It may look like a stunning rainbow of colour, but the psychedelic hue of this hot spring in Yellowstone National Park, is a result of years of unintended vandalism by visitors.
Once a brilliant shade of blue, the Morning Glory pool’s appearance has altered dramatically since the 1950s, thanks to an accumulation of coins, rubbish and natural debris.
The pool has been dubbed the Fading Glory, due to the transformation from its original colour to the yellowy-green hue it has today.
It is estimated that the destruction of the hot spring has been building up for decades.
Research by Montana State University and Brandenburg University of Applied Sciences in Germany helped to create a model that could depict the hot spring’s colours from over a century ago, when it was less frequented by visitors.
Now nearly three million tourists flock to Yellowstone National Park, compared to the one million in the 1940s, which has led to the build-up of debris in the pool.

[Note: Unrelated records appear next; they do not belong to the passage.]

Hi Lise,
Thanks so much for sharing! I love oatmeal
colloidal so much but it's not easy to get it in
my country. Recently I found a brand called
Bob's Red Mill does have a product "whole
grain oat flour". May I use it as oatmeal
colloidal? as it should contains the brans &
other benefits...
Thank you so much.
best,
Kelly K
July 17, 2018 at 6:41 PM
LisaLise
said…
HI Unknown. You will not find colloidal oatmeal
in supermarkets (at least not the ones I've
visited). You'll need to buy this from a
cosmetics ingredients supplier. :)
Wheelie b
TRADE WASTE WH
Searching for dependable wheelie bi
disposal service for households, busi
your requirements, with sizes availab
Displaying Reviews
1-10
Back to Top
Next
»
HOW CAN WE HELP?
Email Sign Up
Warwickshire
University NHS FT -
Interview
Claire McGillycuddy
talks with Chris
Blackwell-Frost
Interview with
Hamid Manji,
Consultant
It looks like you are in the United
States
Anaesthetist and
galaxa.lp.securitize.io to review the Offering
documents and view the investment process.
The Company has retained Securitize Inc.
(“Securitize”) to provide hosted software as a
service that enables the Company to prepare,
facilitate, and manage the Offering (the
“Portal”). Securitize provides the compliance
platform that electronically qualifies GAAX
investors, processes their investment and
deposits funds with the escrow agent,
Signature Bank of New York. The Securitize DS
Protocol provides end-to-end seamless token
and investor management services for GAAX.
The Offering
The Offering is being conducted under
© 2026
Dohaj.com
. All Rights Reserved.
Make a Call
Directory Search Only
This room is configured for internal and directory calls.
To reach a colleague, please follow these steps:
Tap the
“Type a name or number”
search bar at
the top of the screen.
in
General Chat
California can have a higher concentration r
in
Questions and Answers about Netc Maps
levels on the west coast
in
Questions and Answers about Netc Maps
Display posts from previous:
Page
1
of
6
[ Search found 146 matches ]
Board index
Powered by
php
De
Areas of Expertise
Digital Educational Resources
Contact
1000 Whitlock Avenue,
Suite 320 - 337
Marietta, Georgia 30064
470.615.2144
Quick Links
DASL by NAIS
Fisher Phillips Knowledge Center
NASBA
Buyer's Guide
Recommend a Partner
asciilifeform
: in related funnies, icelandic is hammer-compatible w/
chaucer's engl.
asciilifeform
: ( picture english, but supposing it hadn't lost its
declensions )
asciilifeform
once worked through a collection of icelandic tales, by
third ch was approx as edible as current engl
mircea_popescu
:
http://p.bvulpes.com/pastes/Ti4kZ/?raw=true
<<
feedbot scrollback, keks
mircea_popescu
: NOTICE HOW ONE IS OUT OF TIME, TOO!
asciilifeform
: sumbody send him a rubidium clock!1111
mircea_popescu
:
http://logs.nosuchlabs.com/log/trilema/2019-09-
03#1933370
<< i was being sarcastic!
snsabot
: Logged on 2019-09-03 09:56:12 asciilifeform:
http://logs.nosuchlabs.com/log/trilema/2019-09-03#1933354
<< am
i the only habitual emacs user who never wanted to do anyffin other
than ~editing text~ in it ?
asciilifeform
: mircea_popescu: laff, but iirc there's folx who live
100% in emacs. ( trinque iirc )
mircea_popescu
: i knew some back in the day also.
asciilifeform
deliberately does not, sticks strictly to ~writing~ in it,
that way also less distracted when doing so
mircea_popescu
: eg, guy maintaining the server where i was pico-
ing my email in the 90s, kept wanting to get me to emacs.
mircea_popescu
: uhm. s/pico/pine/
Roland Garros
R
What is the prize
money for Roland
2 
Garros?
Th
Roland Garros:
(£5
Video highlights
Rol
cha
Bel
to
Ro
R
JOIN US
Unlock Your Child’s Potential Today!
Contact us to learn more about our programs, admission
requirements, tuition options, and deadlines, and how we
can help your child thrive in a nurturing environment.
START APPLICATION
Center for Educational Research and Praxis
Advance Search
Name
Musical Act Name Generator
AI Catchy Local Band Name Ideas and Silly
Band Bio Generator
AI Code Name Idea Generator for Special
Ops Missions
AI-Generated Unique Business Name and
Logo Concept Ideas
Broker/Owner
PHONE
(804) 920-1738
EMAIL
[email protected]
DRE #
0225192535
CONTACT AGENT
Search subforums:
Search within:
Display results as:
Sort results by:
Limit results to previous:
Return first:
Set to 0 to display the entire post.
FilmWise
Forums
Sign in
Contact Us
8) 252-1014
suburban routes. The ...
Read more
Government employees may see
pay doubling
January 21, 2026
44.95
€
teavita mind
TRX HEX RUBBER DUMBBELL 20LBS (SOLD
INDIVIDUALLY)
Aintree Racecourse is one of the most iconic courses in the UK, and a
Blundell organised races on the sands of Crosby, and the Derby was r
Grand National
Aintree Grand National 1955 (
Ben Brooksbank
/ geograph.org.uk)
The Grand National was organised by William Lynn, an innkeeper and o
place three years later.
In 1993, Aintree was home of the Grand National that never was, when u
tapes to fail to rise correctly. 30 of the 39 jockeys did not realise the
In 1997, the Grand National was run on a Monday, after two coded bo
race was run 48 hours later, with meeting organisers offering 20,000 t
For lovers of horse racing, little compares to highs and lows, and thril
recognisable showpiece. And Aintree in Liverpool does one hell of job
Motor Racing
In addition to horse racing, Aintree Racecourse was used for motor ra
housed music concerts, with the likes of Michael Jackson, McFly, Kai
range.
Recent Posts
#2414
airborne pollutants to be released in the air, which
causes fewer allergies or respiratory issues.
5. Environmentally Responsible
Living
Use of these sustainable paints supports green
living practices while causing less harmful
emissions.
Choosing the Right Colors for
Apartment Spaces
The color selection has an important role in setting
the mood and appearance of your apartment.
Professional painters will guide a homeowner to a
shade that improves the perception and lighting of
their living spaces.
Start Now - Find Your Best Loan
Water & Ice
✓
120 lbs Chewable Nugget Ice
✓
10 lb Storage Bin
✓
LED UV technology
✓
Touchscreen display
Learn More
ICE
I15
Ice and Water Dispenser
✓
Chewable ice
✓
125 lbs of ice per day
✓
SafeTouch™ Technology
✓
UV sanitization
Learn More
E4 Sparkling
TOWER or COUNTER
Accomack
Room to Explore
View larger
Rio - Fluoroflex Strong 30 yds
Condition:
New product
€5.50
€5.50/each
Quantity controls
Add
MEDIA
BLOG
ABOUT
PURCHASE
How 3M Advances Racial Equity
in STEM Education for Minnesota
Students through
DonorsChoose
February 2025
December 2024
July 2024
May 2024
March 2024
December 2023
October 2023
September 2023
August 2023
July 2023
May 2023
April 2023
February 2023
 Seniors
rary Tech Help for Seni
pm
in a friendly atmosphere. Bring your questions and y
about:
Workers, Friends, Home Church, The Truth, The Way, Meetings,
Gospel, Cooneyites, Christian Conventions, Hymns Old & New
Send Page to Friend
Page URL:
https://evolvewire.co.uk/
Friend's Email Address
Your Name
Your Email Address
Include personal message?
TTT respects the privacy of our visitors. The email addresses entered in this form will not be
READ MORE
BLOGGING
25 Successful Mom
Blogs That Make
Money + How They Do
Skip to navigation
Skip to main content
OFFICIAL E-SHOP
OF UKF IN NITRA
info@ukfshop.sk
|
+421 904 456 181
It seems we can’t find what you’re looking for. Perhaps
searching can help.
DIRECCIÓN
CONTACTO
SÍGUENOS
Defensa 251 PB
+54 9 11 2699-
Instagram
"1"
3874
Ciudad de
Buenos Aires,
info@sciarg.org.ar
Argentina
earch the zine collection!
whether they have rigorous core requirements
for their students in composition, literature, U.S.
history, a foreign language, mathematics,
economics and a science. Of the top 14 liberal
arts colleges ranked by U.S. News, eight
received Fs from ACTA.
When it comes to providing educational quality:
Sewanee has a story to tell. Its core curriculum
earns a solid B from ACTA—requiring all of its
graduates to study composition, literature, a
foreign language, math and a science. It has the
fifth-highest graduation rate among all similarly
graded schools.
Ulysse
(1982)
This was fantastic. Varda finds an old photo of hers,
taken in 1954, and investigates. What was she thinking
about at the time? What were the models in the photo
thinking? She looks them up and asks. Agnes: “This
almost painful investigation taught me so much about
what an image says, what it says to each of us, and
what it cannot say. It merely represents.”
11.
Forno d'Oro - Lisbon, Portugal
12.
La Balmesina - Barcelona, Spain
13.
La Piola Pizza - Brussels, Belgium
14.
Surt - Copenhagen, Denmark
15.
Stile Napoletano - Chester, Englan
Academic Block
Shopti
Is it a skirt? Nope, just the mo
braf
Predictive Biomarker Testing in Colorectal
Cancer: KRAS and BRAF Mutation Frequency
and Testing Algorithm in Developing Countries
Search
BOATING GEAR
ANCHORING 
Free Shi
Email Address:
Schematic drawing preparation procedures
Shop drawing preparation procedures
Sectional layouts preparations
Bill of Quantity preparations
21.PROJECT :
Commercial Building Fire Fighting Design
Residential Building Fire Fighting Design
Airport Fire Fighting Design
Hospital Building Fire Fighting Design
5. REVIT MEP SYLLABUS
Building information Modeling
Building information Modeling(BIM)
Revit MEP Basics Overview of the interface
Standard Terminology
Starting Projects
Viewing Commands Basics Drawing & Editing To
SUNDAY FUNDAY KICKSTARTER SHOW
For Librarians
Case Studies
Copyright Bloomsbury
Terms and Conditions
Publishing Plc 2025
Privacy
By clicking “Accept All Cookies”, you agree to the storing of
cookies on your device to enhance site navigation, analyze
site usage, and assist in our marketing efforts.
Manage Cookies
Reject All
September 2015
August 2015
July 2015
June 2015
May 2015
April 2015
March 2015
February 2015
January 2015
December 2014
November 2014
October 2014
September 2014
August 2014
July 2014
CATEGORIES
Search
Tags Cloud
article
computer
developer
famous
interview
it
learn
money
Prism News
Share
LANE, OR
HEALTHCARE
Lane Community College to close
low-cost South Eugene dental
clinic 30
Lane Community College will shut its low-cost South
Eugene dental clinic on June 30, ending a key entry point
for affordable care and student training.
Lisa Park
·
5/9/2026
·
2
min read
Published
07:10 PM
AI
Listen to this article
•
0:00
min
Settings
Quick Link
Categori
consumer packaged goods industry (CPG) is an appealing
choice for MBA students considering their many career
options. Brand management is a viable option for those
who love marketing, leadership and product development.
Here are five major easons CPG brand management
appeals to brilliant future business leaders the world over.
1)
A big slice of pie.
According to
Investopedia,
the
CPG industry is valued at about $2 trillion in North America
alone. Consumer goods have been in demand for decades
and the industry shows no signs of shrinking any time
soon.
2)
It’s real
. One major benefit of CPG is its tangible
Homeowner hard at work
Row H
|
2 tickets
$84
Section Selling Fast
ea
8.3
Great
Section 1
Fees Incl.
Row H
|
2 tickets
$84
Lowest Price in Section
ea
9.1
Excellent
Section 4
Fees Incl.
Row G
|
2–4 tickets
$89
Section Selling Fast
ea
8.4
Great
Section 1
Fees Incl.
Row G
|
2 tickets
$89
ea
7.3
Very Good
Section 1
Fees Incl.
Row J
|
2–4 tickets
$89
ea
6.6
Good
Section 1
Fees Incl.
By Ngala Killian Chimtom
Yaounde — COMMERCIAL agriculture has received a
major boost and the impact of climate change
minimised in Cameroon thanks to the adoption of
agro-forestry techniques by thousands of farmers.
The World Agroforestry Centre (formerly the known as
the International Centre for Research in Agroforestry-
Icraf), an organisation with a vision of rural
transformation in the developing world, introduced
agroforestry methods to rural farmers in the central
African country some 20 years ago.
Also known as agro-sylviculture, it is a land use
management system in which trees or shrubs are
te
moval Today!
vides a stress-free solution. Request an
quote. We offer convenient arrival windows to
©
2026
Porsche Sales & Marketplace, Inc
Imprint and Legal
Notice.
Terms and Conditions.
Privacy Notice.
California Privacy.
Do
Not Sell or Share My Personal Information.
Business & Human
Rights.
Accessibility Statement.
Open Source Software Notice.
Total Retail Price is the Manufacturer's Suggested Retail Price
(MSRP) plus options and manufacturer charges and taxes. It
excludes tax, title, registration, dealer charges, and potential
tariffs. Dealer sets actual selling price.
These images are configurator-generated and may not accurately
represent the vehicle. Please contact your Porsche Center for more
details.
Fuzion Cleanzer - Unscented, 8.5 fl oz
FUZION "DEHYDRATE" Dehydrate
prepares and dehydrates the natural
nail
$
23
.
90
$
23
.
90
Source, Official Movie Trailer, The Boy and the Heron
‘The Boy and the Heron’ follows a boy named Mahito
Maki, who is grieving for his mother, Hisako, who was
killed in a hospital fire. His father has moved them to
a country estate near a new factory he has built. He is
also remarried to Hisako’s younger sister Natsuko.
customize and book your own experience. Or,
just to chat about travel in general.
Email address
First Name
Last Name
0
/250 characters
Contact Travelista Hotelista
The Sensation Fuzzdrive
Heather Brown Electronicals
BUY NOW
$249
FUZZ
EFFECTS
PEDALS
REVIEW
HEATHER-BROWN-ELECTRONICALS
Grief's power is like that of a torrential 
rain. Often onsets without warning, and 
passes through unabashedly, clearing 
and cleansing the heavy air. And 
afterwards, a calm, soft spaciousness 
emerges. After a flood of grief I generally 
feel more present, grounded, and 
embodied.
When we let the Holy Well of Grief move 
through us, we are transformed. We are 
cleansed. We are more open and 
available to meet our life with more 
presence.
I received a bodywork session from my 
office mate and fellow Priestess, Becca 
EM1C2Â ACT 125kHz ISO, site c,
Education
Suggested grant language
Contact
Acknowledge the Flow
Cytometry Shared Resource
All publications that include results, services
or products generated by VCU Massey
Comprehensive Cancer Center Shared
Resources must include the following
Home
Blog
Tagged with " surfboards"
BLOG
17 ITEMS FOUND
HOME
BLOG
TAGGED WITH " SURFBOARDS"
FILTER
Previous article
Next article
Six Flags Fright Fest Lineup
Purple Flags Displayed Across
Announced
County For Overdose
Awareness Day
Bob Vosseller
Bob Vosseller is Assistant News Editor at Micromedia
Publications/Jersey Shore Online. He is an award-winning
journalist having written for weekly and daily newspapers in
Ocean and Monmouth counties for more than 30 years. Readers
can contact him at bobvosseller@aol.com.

As the underwater vents started to get clogged up, water circulation was affected, decreasing the temperature of the waters and causing a migration of the orange-coloured bacteria towards the centre.
Adam Hoffman from Science Friday said: ‘Pigments produced by swaths of those microbes—called microbial mats—are responsible, at least in part, for the brilliant yellows, greens, and oranges that now tinge Morning Glory and other thermal pools in Yellowstone.’